City applying for grant to see if its worth expanding Falleti Ice Arena to attract more sporting events
The City of Batavia will file an application with the State of New York to fund a feasibility study on the possible expansion of the Falleti Ice Arena.
The study will look at expanding the size of the building to add a second ice rink and possibly a field house suitable for indoor soccer, lacrosse, flag football and other indoor sports.
The study will look beyond just what Genesee County will support but whether an expanded facility can bring in more tournaments and attract sports tourist dollars from throughout the region, including Rochester and Buffalo, said Interim City Manager Matt Worth.

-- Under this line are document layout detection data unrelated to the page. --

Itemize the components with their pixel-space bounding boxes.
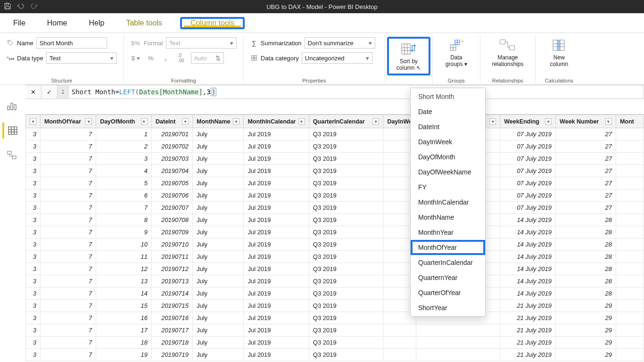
cancel-formula-button[interactable]: ✕ <box>25 85 41 99</box>
report-view-button[interactable] <box>2 98 21 114</box>
data-groups-button[interactable]: + Datagroups ▾ <box>439 37 473 68</box>
format-label: Format <box>144 40 163 47</box>
save-icon[interactable] <box>4 2 11 11</box>
model-view-button[interactable] <box>2 147 21 163</box>
table-row[interactable]: 3 7 13 20190713 July Jul 2019 Q3 2019 14… <box>26 275 644 288</box>
table-row[interactable]: 3 7 2 20190702 July Jul 2019 Q3 2019 07 … <box>26 140 644 153</box>
table-row[interactable]: 3 7 10 20190710 July Jul 2019 Q3 2019 14… <box>26 239 644 251</box>
decimals-icon[interactable]: .0.00 <box>176 53 186 63</box>
ribbon-group-relationships: Managerelationships Relationships <box>480 35 536 84</box>
manage-relationships-button[interactable]: Managerelationships <box>487 37 528 68</box>
sort-menu-item[interactable]: DayOfMonth <box>411 149 485 165</box>
new-column-button[interactable]: Newcolumn <box>542 37 576 68</box>
svg-rect-0 <box>6 3 8 5</box>
column-Week Number[interactable]: Week Number▾ <box>556 115 616 128</box>
comma-icon[interactable]: , <box>161 53 171 63</box>
table-row[interactable]: 3 7 5 20190705 July Jul 2019 Q3 2019 07 … <box>26 177 644 189</box>
table-row[interactable]: 3 7 15 20190715 July Jul 2019 Q3 2019 21… <box>26 300 644 312</box>
sigma-icon: ∑ <box>250 39 258 47</box>
column-MonthName[interactable]: MonthName▾ <box>193 115 244 128</box>
svg-point-2 <box>9 41 10 42</box>
formula-editor[interactable]: Short Month = LEFT( Dates[MonthName], 3 … <box>69 88 644 96</box>
svg-rect-22 <box>557 40 561 50</box>
percent-icon[interactable]: % <box>146 53 156 63</box>
svg-rect-26 <box>11 103 13 110</box>
tab-help[interactable]: Help <box>85 13 108 33</box>
titlebar: UBG to DAX - Model - Power BI Desktop <box>0 0 644 13</box>
datatype-select[interactable]: Text▾ <box>46 52 117 64</box>
relationships-icon <box>499 38 516 53</box>
svg-rect-19 <box>500 40 505 44</box>
summarization-select[interactable]: Don't summarize▾ <box>305 37 375 49</box>
svg-rect-4 <box>255 56 256 58</box>
data-view-button[interactable] <box>2 123 21 139</box>
sort-by-column-button[interactable]: Sort bycolumn ↖ <box>392 41 426 72</box>
table-row[interactable]: 3 7 19 20190719 July Jul 2019 Q3 2019 21… <box>26 349 644 361</box>
table-row[interactable]: 3 7 14 20190714 July Jul 2019 Q3 2019 14… <box>26 288 644 300</box>
table-row[interactable]: 3 7 4 20190704 July Jul 2019 Q3 2019 07 … <box>26 165 644 177</box>
datacategory-label: Data category <box>261 55 299 62</box>
currency-icon[interactable]: $ ▾ <box>131 53 141 63</box>
column-DayOfMonth[interactable]: DayOfMonth▾ <box>96 115 152 128</box>
sort-menu-item[interactable]: MonthnYear <box>411 225 485 240</box>
sort-menu-item[interactable]: MonthOfYear <box>411 240 485 255</box>
tag-icon <box>7 39 14 47</box>
column-WeekEnding[interactable]: WeekEnding▾ <box>500 115 556 128</box>
sort-menu-item[interactable]: DayInWeek <box>411 134 485 149</box>
column-DateInt[interactable]: DateInt▾ <box>151 115 192 128</box>
table-row[interactable]: 3 7 18 20190718 July Jul 2019 Q3 2019 21… <box>26 337 644 349</box>
sort-menu-item[interactable]: DayOfWeekName <box>411 165 485 180</box>
table-row[interactable]: 3 7 16 20190716 July Jul 2019 Q3 2019 21… <box>26 312 644 324</box>
row-selector-header[interactable]: ▾ <box>26 115 41 128</box>
svg-rect-33 <box>8 151 11 154</box>
column-Mont[interactable]: Mont <box>616 115 644 128</box>
data-groups-icon: + <box>448 38 465 53</box>
tab-table-tools[interactable]: Table tools <box>122 13 166 33</box>
sort-menu-item[interactable]: QuarternYear <box>411 270 485 285</box>
sort-menu-item[interactable]: FY <box>411 180 485 195</box>
tab-column-tools[interactable]: Column tools <box>182 19 243 27</box>
sort-menu-item[interactable]: QuarterInCalendar <box>411 255 485 270</box>
column-QuarterInCalendar[interactable]: QuarterInCalendar▾ <box>309 115 383 128</box>
svg-rect-25 <box>8 106 9 110</box>
name-input[interactable]: Short Month <box>36 37 107 49</box>
table-row[interactable]: 3 7 9 20190709 July Jul 2019 Q3 2019 14 … <box>26 226 644 239</box>
redo-icon[interactable] <box>30 2 38 11</box>
ribbon-body: Name Short Month ⁿ₁₂₃ Data type Text▾ St… <box>0 33 644 85</box>
datacategory-select[interactable]: Uncategorized▾ <box>302 52 372 64</box>
table-row[interactable]: 3 7 6 20190706 July Jul 2019 Q3 2019 07 … <box>26 189 644 202</box>
data-grid[interactable]: ▾MonthOfYear▾DayOfMonth▾DateInt▾MonthNam… <box>25 114 644 362</box>
summarization-label: Summarization <box>261 40 302 47</box>
name-label: Name <box>17 40 33 47</box>
table-row[interactable]: 3 7 1 20190701 July Jul 2019 Q3 2019 07 … <box>26 128 644 140</box>
table-row[interactable]: 3 7 7 20190707 July Jul 2019 Q3 2019 07 … <box>26 202 644 214</box>
sort-menu-item[interactable]: Date <box>411 104 485 119</box>
currency-format-icon: $% <box>131 38 141 48</box>
sort-by-column-menu[interactable]: Short MonthDateDateIntDayInWeekDayOfMont… <box>410 88 486 317</box>
column-MonthOfYear[interactable]: MonthOfYear▾ <box>41 115 96 128</box>
sort-menu-item[interactable]: MonthInCalendar <box>411 195 485 210</box>
undo-icon[interactable] <box>17 2 25 11</box>
svg-rect-5 <box>252 58 254 60</box>
table-row[interactable]: 3 7 11 20190711 July Jul 2019 Q3 2019 14… <box>26 251 644 263</box>
sort-menu-item[interactable]: DateInt <box>411 119 485 134</box>
sort-menu-item[interactable]: ShortYear <box>411 300 485 315</box>
ribbon-group-sort: Sort bycolumn ↖ <box>385 35 433 84</box>
formula-line-number: 1 <box>58 85 69 99</box>
table-row[interactable]: 3 7 8 20190708 July Jul 2019 Q3 2019 14 … <box>26 214 644 226</box>
category-icon <box>250 54 258 62</box>
sort-menu-item[interactable]: QuarterOfYear <box>411 285 485 300</box>
tab-file[interactable]: File <box>9 13 29 33</box>
ribbon-group-groups: + Datagroups ▾ Groups <box>433 35 480 84</box>
format-select[interactable]: Text▾ <box>166 37 237 49</box>
table-row[interactable]: 3 7 12 20190712 July Jul 2019 Q3 2019 14… <box>26 263 644 275</box>
decimals-input[interactable]: Auto⇅ <box>191 52 224 64</box>
column-MonthInCalendar[interactable]: MonthInCalendar▾ <box>244 115 309 128</box>
commit-formula-button[interactable]: ✓ <box>41 85 58 99</box>
table-row[interactable]: 3 7 3 20190703 July Jul 2019 Q3 2019 07 … <box>26 153 644 165</box>
tab-home[interactable]: Home <box>43 13 71 33</box>
table-row[interactable]: 3 7 17 20190717 July Jul 2019 Q3 2019 21… <box>26 324 644 337</box>
sort-menu-item[interactable]: MonthName <box>411 210 485 225</box>
datatype-label: Data type <box>17 55 43 62</box>
sort-menu-item[interactable]: Short Month <box>411 89 485 104</box>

"That's probably the key as much as anything," Worth said, "to capture a tournament that would draw from both of those cities and be convenient. Absolutely that will probably be the key to it."
The impetus for the grant request came from parents involved in hockey at Falleti.
"The hockey parents there they are organized and are very interested in expanding that," Worth said. "Nowadays, virtually all these ice rinks are built with two sheets of ice. It's the most economical way to do it. Usually, for tournaments, things like that, it's ideally at least two sheets of ice."
The grant would come through the state's portion of Community Development Block Grant funding and a feasibility study would cost from $30,000 to $50,000.
The study would look at the demographics of the region, the need, the opportunity, the viability of an expanded facility and what, if any, economic impact it might have on Batavia. The study would also help determine the anticipated cost of expansion and how it might be funded.
The City Council approved an application for the grant at its meeting Monday night.
"The planning grant is to determine the feasibility of adding an additional sheet of ice to the ice rink as well as the possibility of a field house, which would be basically an indoor turfed area that would be available for indoor soccer, lacrosse, flag football, things of that nature, to see if the community in the sporting area, if there's enough interest, enough economics to support that type of investment," Worth said.